If any third-party brings a claim against CostMiner or any of its suppliers or contractors related to Customer’s acts, omissions, data or information within the System, Customer must defend, indemnify and hold CostMiner and its suppliers and contractors harmless from and against all damages, losses, and expenses of any kind (including reasonable legal fees and costs) related to such claim.
The laws of Australia govern this Agreement. Any dispute arising out of or related to this Agreement must be exclusively brought in a court of competent jurisdiction in Australia.
CostMiner can, without notice and at CostMiner’s sole discretion, without any notice or liability to Customer, terminate Customer’s right to use the System.

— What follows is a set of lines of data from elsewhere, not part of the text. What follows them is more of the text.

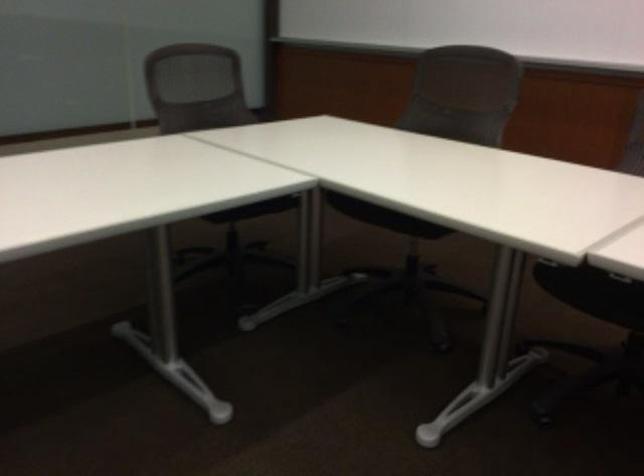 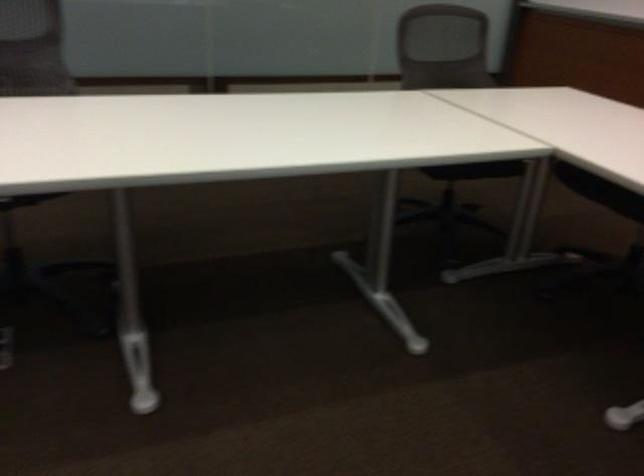 Question: The camera is either moving clockwise (left) or counter-clockwise (right) around the object. The first image is from the beginning of the video and the second image is from the end. Is the camera moving left or right when shooting the video?

Choices:
 (A) Left
 (B) Right

Answer: (B) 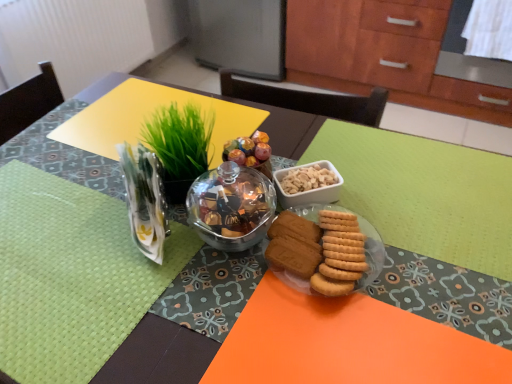 You are a GUI agent. You are given a task and a screenshot of the screen. Output one action in this format:
    pyautogui.click(x=<x>, y=<y>)
    Task: Click on the vacant area that lies to the right of matte glass plate at center
    This screenshot has width=512, height=384.
    Given the screenshot: What is the action you would take?
    pyautogui.click(x=424, y=283)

CostMiner can, without any notice or liability to Customer, make changes to the System or terminate the System or any part of the System.
CostMiner can amend this Agreement as CostMiner sees fit. If Customer does not approve of any amendments or modifications, then Customer must quit using the System.
Unless CostMiner is advised otherwise by you in writing, it may refer to you as to its customer and a user of the System in its marketing materials and on its web site. The references may be made by name, trade name and trademark, logo and by briefly describing your business.
This Agreement constitutes the entire Agreement between the parties and supersedes any prior or contemporaneous negotiations or Agreements, whether oral or written, related to this subject matter. Customer is not relying on any representation concerning this subject matter, oral or written, not included in this Agreement. No representation, promise or inducement not included in this Agreement is binding.
Customer may not assign or transfer the Agreement or Customer's business space to a third party, unless as part of a merger or sale of substantially all the assets of Customer.
If any term of this Agreement is invalid or unenforceable, the other terms remain in effect. Neither party is liable for force majeure events.
Any breach by a party of this Agreement or violation of the other party’s intellectual property rights could cause irreparable injury or harm to the other party. The other party may seek a court order to stop any breach or avoid any future breach.
Any terms that by their nature survive termination of this Agreement for a party to assert its rights and receive the protections of this Agreement, will survive.
The parties have agreed that this Agreement and the related documents be drawn up in the English language.